## WHAT TO PRODUCE:
Line by line, transcribe the listing below without omission.

## EXERCISE INPUT:
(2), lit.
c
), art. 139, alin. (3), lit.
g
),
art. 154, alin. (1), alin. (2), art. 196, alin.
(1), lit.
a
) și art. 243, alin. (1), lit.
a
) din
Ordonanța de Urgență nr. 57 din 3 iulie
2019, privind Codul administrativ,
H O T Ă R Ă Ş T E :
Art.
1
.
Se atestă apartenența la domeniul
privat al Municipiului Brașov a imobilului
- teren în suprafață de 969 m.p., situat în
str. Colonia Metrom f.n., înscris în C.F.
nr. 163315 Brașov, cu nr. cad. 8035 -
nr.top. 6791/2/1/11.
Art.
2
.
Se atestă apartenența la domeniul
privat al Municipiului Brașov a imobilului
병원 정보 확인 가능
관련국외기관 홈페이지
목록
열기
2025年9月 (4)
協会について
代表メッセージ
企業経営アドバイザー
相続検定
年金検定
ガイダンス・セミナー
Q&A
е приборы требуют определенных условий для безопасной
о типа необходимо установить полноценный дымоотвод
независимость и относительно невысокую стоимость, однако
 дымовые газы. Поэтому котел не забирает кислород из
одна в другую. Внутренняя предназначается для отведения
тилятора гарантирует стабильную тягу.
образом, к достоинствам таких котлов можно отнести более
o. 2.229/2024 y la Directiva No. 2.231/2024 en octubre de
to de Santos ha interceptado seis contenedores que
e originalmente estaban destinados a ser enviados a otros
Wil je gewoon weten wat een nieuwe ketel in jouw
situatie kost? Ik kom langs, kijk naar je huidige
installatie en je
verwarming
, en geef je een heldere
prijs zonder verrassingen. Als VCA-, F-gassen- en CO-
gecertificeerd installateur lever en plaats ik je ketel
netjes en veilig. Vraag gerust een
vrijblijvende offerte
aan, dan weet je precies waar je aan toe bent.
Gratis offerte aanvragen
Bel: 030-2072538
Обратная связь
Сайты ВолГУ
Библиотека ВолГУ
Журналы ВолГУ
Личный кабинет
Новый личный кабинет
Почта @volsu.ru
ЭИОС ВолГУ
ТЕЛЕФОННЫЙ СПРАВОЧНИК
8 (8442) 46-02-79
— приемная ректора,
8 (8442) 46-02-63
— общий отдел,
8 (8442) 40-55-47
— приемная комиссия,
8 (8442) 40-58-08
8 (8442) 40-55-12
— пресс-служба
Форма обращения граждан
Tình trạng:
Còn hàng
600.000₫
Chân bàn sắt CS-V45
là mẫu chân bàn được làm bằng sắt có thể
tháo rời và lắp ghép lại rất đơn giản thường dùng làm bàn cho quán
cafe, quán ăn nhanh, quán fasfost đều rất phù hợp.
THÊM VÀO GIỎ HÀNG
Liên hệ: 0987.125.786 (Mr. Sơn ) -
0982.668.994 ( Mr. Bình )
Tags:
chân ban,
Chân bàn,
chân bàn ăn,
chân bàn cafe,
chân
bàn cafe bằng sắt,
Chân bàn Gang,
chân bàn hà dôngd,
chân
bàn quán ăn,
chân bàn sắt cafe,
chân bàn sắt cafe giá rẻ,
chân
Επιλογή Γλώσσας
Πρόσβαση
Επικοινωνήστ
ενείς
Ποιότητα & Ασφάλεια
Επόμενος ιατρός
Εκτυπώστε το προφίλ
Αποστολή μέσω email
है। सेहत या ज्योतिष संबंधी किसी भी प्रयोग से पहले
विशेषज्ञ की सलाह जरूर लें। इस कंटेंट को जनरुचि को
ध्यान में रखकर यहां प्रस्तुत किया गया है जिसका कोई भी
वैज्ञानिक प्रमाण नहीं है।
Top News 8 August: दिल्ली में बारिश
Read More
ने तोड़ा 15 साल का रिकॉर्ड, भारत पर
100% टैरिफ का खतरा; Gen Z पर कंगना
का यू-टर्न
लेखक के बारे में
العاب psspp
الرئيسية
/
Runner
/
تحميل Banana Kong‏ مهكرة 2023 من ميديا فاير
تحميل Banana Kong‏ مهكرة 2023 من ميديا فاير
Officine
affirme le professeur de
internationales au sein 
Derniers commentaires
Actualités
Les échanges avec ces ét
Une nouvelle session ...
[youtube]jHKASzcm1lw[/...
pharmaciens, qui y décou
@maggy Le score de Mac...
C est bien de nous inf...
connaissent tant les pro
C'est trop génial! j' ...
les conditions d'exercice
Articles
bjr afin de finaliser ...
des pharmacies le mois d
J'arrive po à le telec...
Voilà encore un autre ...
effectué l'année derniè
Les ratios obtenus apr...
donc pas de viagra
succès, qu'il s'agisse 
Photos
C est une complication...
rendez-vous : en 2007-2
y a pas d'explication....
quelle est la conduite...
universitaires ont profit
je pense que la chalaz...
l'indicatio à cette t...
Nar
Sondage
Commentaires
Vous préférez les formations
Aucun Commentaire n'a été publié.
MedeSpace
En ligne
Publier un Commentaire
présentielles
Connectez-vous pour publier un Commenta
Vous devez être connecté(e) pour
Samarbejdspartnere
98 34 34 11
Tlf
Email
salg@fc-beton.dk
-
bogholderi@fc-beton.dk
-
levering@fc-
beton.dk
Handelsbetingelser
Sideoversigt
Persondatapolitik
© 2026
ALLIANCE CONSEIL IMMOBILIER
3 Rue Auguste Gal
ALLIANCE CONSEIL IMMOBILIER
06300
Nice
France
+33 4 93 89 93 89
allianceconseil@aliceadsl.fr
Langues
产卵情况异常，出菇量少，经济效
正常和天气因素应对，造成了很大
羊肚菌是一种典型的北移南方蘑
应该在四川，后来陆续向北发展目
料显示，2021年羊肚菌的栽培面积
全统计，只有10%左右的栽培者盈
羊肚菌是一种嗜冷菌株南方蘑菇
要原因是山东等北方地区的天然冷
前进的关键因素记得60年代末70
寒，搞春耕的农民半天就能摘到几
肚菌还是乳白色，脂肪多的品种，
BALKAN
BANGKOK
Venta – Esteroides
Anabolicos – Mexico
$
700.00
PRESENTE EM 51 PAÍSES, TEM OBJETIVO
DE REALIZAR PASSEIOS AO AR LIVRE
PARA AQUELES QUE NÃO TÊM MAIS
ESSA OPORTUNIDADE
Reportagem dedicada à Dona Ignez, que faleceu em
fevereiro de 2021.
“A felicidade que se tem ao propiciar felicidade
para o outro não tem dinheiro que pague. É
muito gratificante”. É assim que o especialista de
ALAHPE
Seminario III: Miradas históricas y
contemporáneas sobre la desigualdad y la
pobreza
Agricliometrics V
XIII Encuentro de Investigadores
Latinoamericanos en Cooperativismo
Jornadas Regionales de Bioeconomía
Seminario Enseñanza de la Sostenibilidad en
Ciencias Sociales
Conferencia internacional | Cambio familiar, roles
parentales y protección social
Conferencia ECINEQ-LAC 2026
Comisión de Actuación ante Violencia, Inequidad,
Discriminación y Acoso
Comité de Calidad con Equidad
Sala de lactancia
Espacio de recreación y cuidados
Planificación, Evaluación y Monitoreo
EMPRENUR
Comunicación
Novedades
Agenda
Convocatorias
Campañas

## RESPONSE BELOW:
(2), lit.
c
), art. 139, alin. (3), lit.
g
),
art. 154, alin. (1), alin. (2), art. 196, alin.
(1), lit.
a
) și art. 243, alin. (1), lit.
a
) din
Ordonanța de Urgență nr. 57 din 3 iulie
2019, privind Codul administrativ,
H O T Ă R Ă Ş T E :
Art.
1
.
Se atestă apartenența la domeniul
privat al Municipiului Brașov a imobilului
- teren în suprafață de 969 m.p., situat în
str. Colonia Metrom f.n., înscris în C.F.
nr. 163315 Brașov, cu nr. cad. 8035 -
nr.top. 6791/2/1/11.
Art.
2
.
Se atestă apartenența la domeniul
privat al Municipiului Brașov a imobilului
병원 정보 확인 가능
관련국외기관 홈페이지
목록
열기
2025年9月 (4)
協会について
代表メッセージ
企業経営アドバイザー
相続検定
年金検定
ガイダンス・セミナー
Q&A
е приборы требуют определенных условий для безопасной
о типа необходимо установить полноценный дымоотвод
независимость и относительно невысокую стоимость, однако
 дымовые газы. Поэтому котел не забирает кислород из
одна в другую. Внутренняя предназначается для отведения
тилятора гарантирует стабильную тягу.
образом, к достоинствам таких котлов можно отнести более
o. 2.229/2024 y la Directiva No. 2.231/2024 en octubre de
to de Santos ha interceptado seis contenedores que
e originalmente estaban destinados a ser enviados a otros
Wil je gewoon weten wat een nieuwe ketel in jouw
situatie kost? Ik kom langs, kijk naar je huidige
installatie en je
verwarming
, en geef je een heldere
prijs zonder verrassingen. Als VCA-, F-gassen- en CO-
gecertificeerd installateur lever en plaats ik je ketel
netjes en veilig. Vraag gerust een
vrijblijvende offerte
aan, dan weet je precies waar je aan toe bent.
Gratis offerte aanvragen
Bel: 030-2072538
Обратная связь
Сайты ВолГУ
Библиотека ВолГУ
Журналы ВолГУ
Личный кабинет
Новый личный кабинет
Почта @volsu.ru
ЭИОС ВолГУ
ТЕЛЕФОННЫЙ СПРАВОЧНИК
8 (8442) 46-02-79
— приемная ректора,
8 (8442) 46-02-63
— общий отдел,
8 (8442) 40-55-47
— приемная комиссия,
8 (8442) 40-58-08
8 (8442) 40-55-12
— пресс-служба
Форма обращения граждан
Tình trạng:
Còn hàng
600.000₫
Chân bàn sắt CS-V45
là mẫu chân bàn được làm bằng sắt có thể
tháo rời và lắp ghép lại rất đơn giản thường dùng làm bàn cho quán
cafe, quán ăn nhanh, quán fasfost đều rất phù hợp.
THÊM VÀO GIỎ HÀNG
Liên hệ: 0987.125.786 (Mr. Sơn ) -
0982.668.994 ( Mr. Bình )
Tags:
chân ban,
Chân bàn,
chân bàn ăn,
chân bàn cafe,
chân
bàn cafe bằng sắt,
Chân bàn Gang,
chân bàn hà dôngd,
chân
bàn quán ăn,
chân bàn sắt cafe,
chân bàn sắt cafe giá rẻ,
chân
Επιλογή Γλώσσας
Πρόσβαση
Επικοινωνήστ
ενείς
Ποιότητα & Ασφάλεια
Επόμενος ιατρός
Εκτυπώστε το προφίλ
Αποστολή μέσω email
है। सेहत या ज्योतिष संबंधी किसी भी प्रयोग से पहले
विशेषज्ञ की सलाह जरूर लें। इस कंटेंट को जनरुचि को
ध्यान में रखकर यहां प्रस्तुत किया गया है जिसका कोई भी
वैज्ञानिक प्रमाण नहीं है।
Top News 8 August: दिल्ली में बारिश
Read More
ने तोड़ा 15 साल का रिकॉर्ड, भारत पर
100% टैरिफ का खतरा; Gen Z पर कंगना
का यू-टर्न
लेखक के बारे में
العاب psspp
الرئيسية
/
Runner
/
تحميل Banana Kong‏ مهكرة 2023 من ميديا فاير
تحميل Banana Kong‏ مهكرة 2023 من ميديا فاير
Officine
affirme le professeur de
internationales au sein 
Derniers commentaires
Actualités
Les échanges avec ces ét
Une nouvelle session ...
[youtube]jHKASzcm1lw[/...
pharmaciens, qui y décou
@maggy Le score de Mac...
C est bien de nous inf...
connaissent tant les pro
C'est trop génial! j' ...
les conditions d'exercice
Articles
bjr afin de finaliser ...
des pharmacies le mois d
J'arrive po à le telec...
Voilà encore un autre ...
effectué l'année derniè
Les ratios obtenus apr...
donc pas de viagra
succès, qu'il s'agisse 
Photos
C est une complication...
rendez-vous : en 2007-2
y a pas d'explication....
quelle est la conduite...
universitaires ont profit
je pense que la chalaz...
l'indicatio à cette t...
Nar
Sondage
Commentaires
Vous préférez les formations
Aucun Commentaire n'a été publié.
MedeSpace
En ligne
Publier un Commentaire
présentielles
Connectez-vous pour publier un Commenta
Vous devez être connecté(e) pour
Samarbejdspartnere
98 34 34 11
Tlf
Email
salg@fc-beton.dk
-
bogholderi@fc-beton.dk
-
levering@fc-
beton.dk
Handelsbetingelser
Sideoversigt
Persondatapolitik
© 2026
ALLIANCE CONSEIL IMMOBILIER
3 Rue Auguste Gal
ALLIANCE CONSEIL IMMOBILIER
06300
Nice
France
+33 4 93 89 93 89
allianceconseil@aliceadsl.fr
Langues
产卵情况异常，出菇量少，经济效
正常和天气因素应对，造成了很大
羊肚菌是一种典型的北移南方蘑
应该在四川，后来陆续向北发展目
料显示，2021年羊肚菌的栽培面积
全统计，只有10%左右的栽培者盈
羊肚菌是一种嗜冷菌株南方蘑菇
要原因是山东等北方地区的天然冷
前进的关键因素记得60年代末70
寒，搞春耕的农民半天就能摘到几
肚菌还是乳白色，脂肪多的品种，
BALKAN
BANGKOK
Venta – Esteroides
Anabolicos – Mexico
$
700.00
PRESENTE EM 51 PAÍSES, TEM OBJETIVO
DE REALIZAR PASSEIOS AO AR LIVRE
PARA AQUELES QUE NÃO TÊM MAIS
ESSA OPORTUNIDADE
Reportagem dedicada à Dona Ignez, que faleceu em
fevereiro de 2021.
“A felicidade que se tem ao propiciar felicidade
para o outro não tem dinheiro que pague. É
muito gratificante”. É assim que o especialista de
ALAHPE
Seminario III: Miradas históricas y
contemporáneas sobre la desigualdad y la
pobreza
Agricliometrics V
XIII Encuentro de Investigadores
Latinoamericanos en Cooperativismo
Jornadas Regionales de Bioeconomía
Seminario Enseñanza de la Sostenibilidad en
Ciencias Sociales
Conferencia internacional | Cambio familiar, roles
parentales y protección social
Conferencia ECINEQ-LAC 2026
Comisión de Actuación ante Violencia, Inequidad,
Discriminación y Acoso
Comité de Calidad con Equidad
Sala de lactancia
Espacio de recreación y cuidados
Planificación, Evaluación y Monitoreo
EMPRENUR
Comunicación
Novedades
Agenda
Convocatorias
Campañas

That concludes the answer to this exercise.